Remember, most Canadians don’t know or understand the US governmental system, and certainly, most Americans don’t know or understand the Canadian parliamentary system.
So, Layton is presented as the ‘leader of the Canadian New Democratic Party’. Right there, I’ll bet most Americans will view him as the leader of the Democratic Party. They won’t know that he’s actually the leader of a two-bit party in the House, is not the Official Opposition..
But, Layton, quite understandably, wants to be the Official Opposition. I don’t blame him; anyone would do the same. After all, the Liberals, who are nominally our Official Opposition, don’t take the job seriously and are instead, active in defamation and smear partisan politics.
So, Layton was presented as, effectively, a VIP in Canada. And he played it to the hilt. Leaning back with Pompous Assurance of His Wisdom, and informing us that jobs have been lost in Canada, and the US…to China. Why?
Because of the Evil Multinationals and Globalization. Heh.
Layton doesn’t inform us that the real reason is because his dearly loved unionists have focused, with their tunnel vision, on wages, wages, wages and benefits – driving up the costs so high that manufacturers and businesses can’t afford to operate in Canada. That’s why they’ve left.
I know that Layton and company feel that the function of industries is Jobs. Not production of goods and services. Nope; that’s irrelevant. The only function of an industry is: Jobs.
And if that industry can’t sell its products; if people don’t want to buy its products – heck, then, the Function of Government is to use taxpayer dollars to subsidize those industries. Because, the purpose of an industry is not to manufacture goods and services that people want and will buy. No. The purpose is: jobs. And the duty of a govt is to keep those jobs. Even if it does take billions from the taxpayer…
It was a fun interview. Not for what Layton said, but for the fun of the fake image that he was presenting. Heh – the leader of the [new] Democratic Party (does he have the majority in the Senate?..er…House?)..Jack even told us that he had one of his people down in New York at a meeting about…; And that he was insisting that the PM Harper apologize to Americans for ‘Obamagate’…and so on.
It was Pomposity Popeye. It was for Canadians; he’s after votes in Canada.

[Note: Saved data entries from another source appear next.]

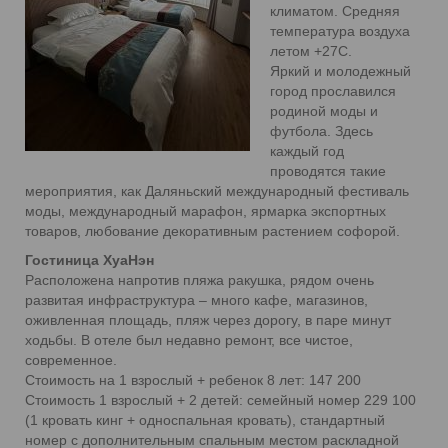
климатом. Средняя
температура воздуха
летом +27С.
Яркий и молодежный
город прославился
родиной моды и
футбола. Здесь
каждый год
проводятся такие
мероприятия, как Даляньский международный фестиваль
моды, международный марафон, ярмарка экспортных
товаров, любование декоративным растением софорой.
Гостиница ХуаНэн
Расположена напротив пляжа ракушка, рядом очень
развитая инфраструктура – много кафе, магазинов,
оживленная площадь, пляж через дорогу, в паре минут
ходьбы. В отеле был недавно ремонт, все чистое,
современное.
Стоимость на 1 взрослый + ребенок 8 лет: 147 200
Стоимость 1 взрослый + 2 детей: семейный номер 229 100
(1 кровать кинг + односпальная кровать), стандартный
номер с дополнительным спальным местом раскладной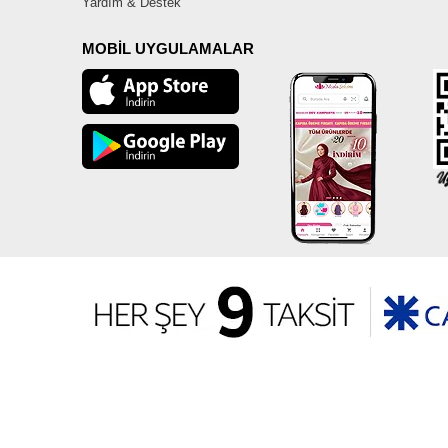
Yardım & Destek
MOBİL UYGULAMALAR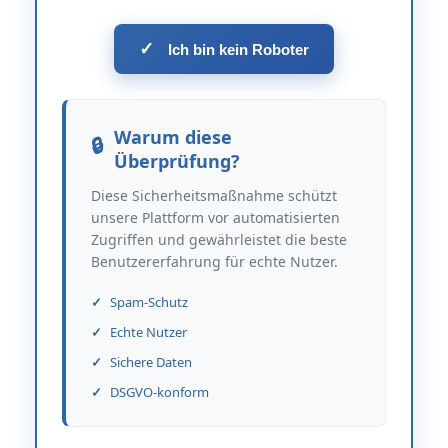
✓
Ich bin kein Roboter
Warum diese
Überprüfung?
Diese Sicherheitsmaßnahme schützt
unsere Plattform vor automatisierten
Zugriffen und gewährleistet die beste
Benutzererfahrung für echte Nutzer.
Spam-Schutz
Echte Nutzer
Sichere Daten
DSGVO-konform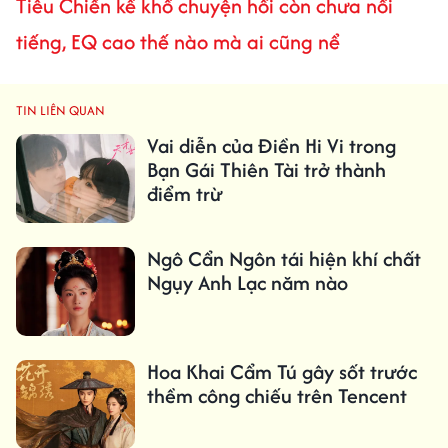
Tiêu Chiến kể khổ chuyện hồi còn chưa nổi
tiếng, EQ cao thế nào mà ai cũng nể
TIN LIÊN QUAN
Vai diễn của Điền Hi Vi trong
Bạn Gái Thiên Tài trở thành
điểm trừ
Ngô Cẩn Ngôn tái hiện khí chất
Ngụy Anh Lạc năm nào
Hoa Khai Cẩm Tú gây sốt trước
thềm công chiếu trên Tencent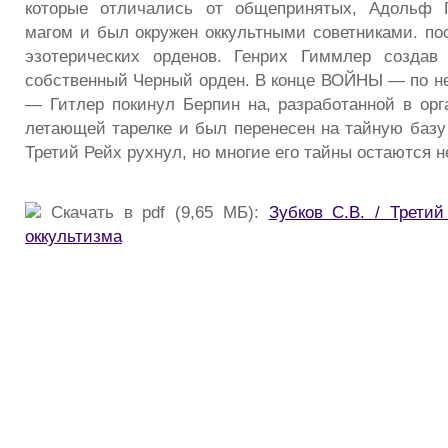
которые отличались от общепринятых, Адольф 
магом и был окружен оккультными советниками. п
эзотерических орденов. Генрих Гиммлер создав
собственный Черный орден. В конце ВОЙНЫ — по н
— Гитлер покинул Берпин на, разработанной в ор
летающей тарелке и был перенесен на тайную базу 
Третий Рейх рухнул, но многие его тайны остаются 
Скачать в pdf (9,65 МБ):
Зубков С.В. / Трети
оккультизма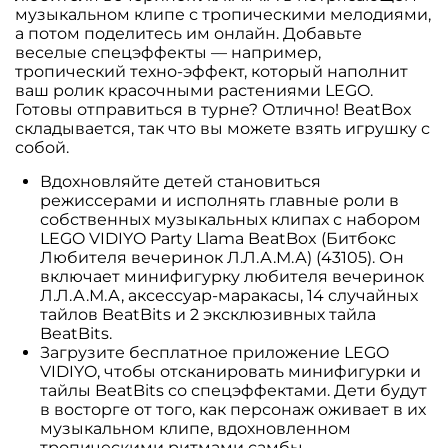
музыкальном клипе с тропическими мелодиями,
а потом поделитесь им онлайн. Добавьте
веселые спецэффекты — например,
тропический техно-эффект, который наполнит
ваш ролик красочными растениями LEGO.
Готовы отправиться в турне? Отлично! BeatBox
складывается, так что вы можете взять игрушку с
собой.
Вдохновляйте детей становиться
режиссерами и исполнять главные роли в
собственных музыкальных клипах с набором
LEGO VIDIYO Party Llama BeatBox (Битбокс
Любителя вечеринок Л.Л.А.М.А) (43105). Он
включает минифигурку любителя вечеринок
Л.Л.А.М.А, аксессуар-маракасы, 14 случайных
тайлов BeatBits и 2 эксклюзивных тайла
BeatBits.
Загрузите бесплатное приложение LEGO
VIDIYO, чтобы отсканировать минифигурки и
тайлы BeatBits со спецэффектами. Дети будут
в восторге от того, как персонаж оживает в их
музыкальном клипе, вдохновленном
тропическими ритмами самбы.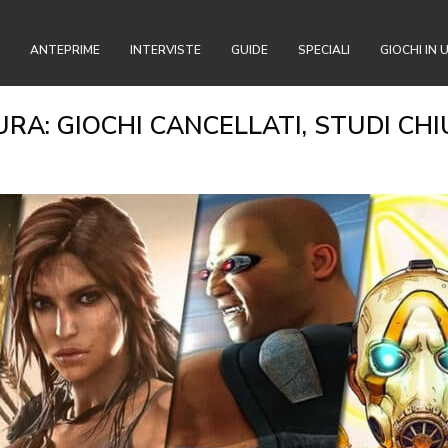
ANTEPRIME
INTERVISTE
GUIDE
SPECIALI
GIOCHI IN 
: GIOCHI CANCELLATI, STUDI CHIU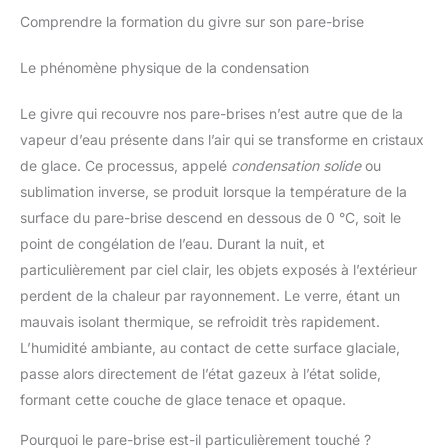
Comprendre la formation du givre sur son pare-brise
Le phénomène physique de la condensation
Le givre qui recouvre nos pare-brises n’est autre que de la
vapeur d’eau présente dans l’air qui se transforme en cristaux
de glace. Ce processus, appelé
condensation solide
ou
sublimation inverse, se produit lorsque la température de la
surface du pare-brise descend en dessous de 0 °C, soit le
point de congélation de l’eau. Durant la nuit, et
particulièrement par ciel clair, les objets exposés à l’extérieur
perdent de la chaleur par rayonnement. Le verre, étant un
mauvais isolant thermique, se refroidit très rapidement.
L’humidité ambiante, au contact de cette surface glaciale,
passe alors directement de l’état gazeux à l’état solide,
formant cette couche de glace tenace et opaque.
Pourquoi le pare-brise est-il particulièrement touché ?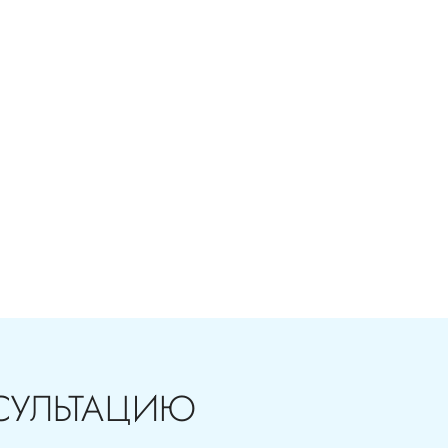
ия в стоматологии бесплатная!
СУЛЬТАЦИЮ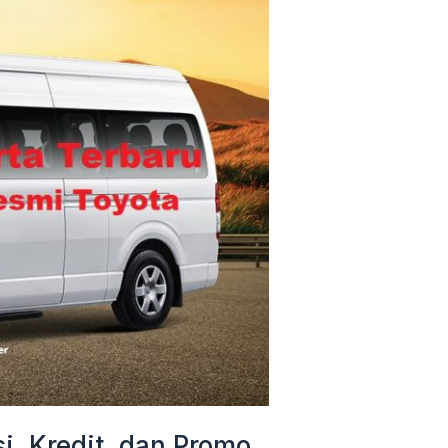
i, Kredit, dan Promo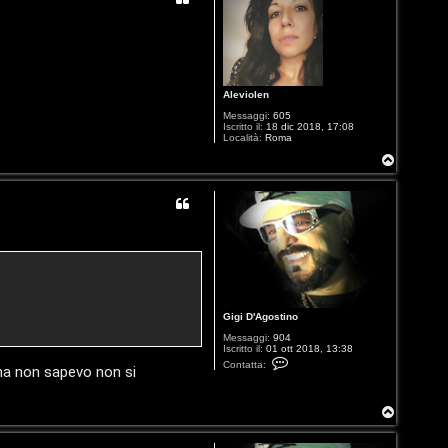
Aleviolen
Messaggi:
605
Iscritto il:
18 dic 2018, 17:08
Località:
Roma
T
o
p
Gigi D'Agostino
Messaggi:
904
Iscritto il:
01 ott 2018, 13:38
C
Contatta:
 ma non sapevo non si
o
n
t
a
T
t
o
t
a
p
G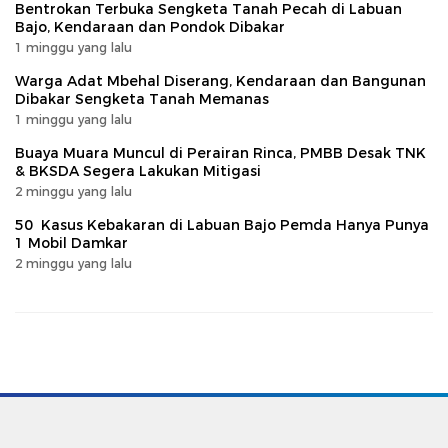
Bentrokan Terbuka Sengketa Tanah Pecah di Labuan
Bajo, Kendaraan dan Pondok Dibakar
1 minggu yang lalu
Warga Adat Mbehal Diserang, Kendaraan dan Bangunan
Dibakar Sengketa Tanah Memanas
1 minggu yang lalu
Buaya Muara Muncul di Perairan Rinca, PMBB Desak TNK
& BKSDA Segera Lakukan Mitigasi
2 minggu yang lalu
50 Kasus Kebakaran di Labuan Bajo Pemda Hanya Punya
1 Mobil Damkar
2 minggu yang lalu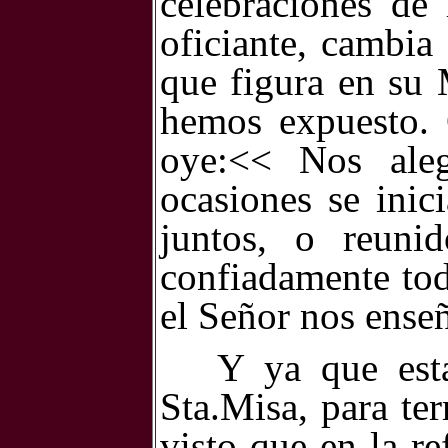
celebraciones de
oficiante, cambia
que figura en su 
hemos expuesto. 
oye:<< Nos ale
ocasiones se inic
juntos, o reuni
confiadamente tod
el Señor nos ens
Y ya que est
Sta.Misa, para te
visto que en la re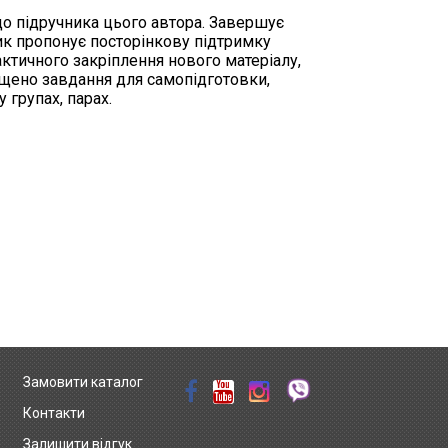
о підручника цього автора. Завершує
ник пропонує посторінкову підтримку
актичного закріплення нового матеріалу,
іщено завдання для самопідготовки,
у групах, парах.
Замовити каталог
Контакти
Залишити відгук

ET; Layton so looked like a used car salesman. What I thought was funny is Dobbs and Layton acted like they were on the same side, just plain weird.
Chretien dips his toe into the U.S. election choices for Dems….
http://www.theglobeandmail.com/servlet/story/RTGAM.20080306.wchretblack0306/BNStory/National/home
” Mr. Chrétien responded to a question about the U.S. Democratic Party’s leadership race and said he didn’t want to pick a favourite — although he knows one candidate personally and thinks she’d be a good president.
“Hillary Clinton was the first lady and on many occasions sat next to me at meetings and she’s very well read, very knowledgeable and a very capable lady no doubt in my mind,” he said.
“So I’d feel good if she were to win, but perhaps the other guy is better, but I don’t know. So why’d you (ask me that),” he responded to the questioner, drawing laughs from the audience.”
http://tinyurl.com/3a8ck2
Former PM doesn’t speak, doesn’t vote….
While the libs,cbc, and dippers are wallowing in the mud of ‘naftagate’ I wonder if they will stumble upon the story of the 2000 U.S. election. I doubt it,but way back then the ambassador to the U.S. came out and declared that Canada would be better off with Gore as president. I forget the chap’s name,something like Raymond Martin,or maybe Pearson.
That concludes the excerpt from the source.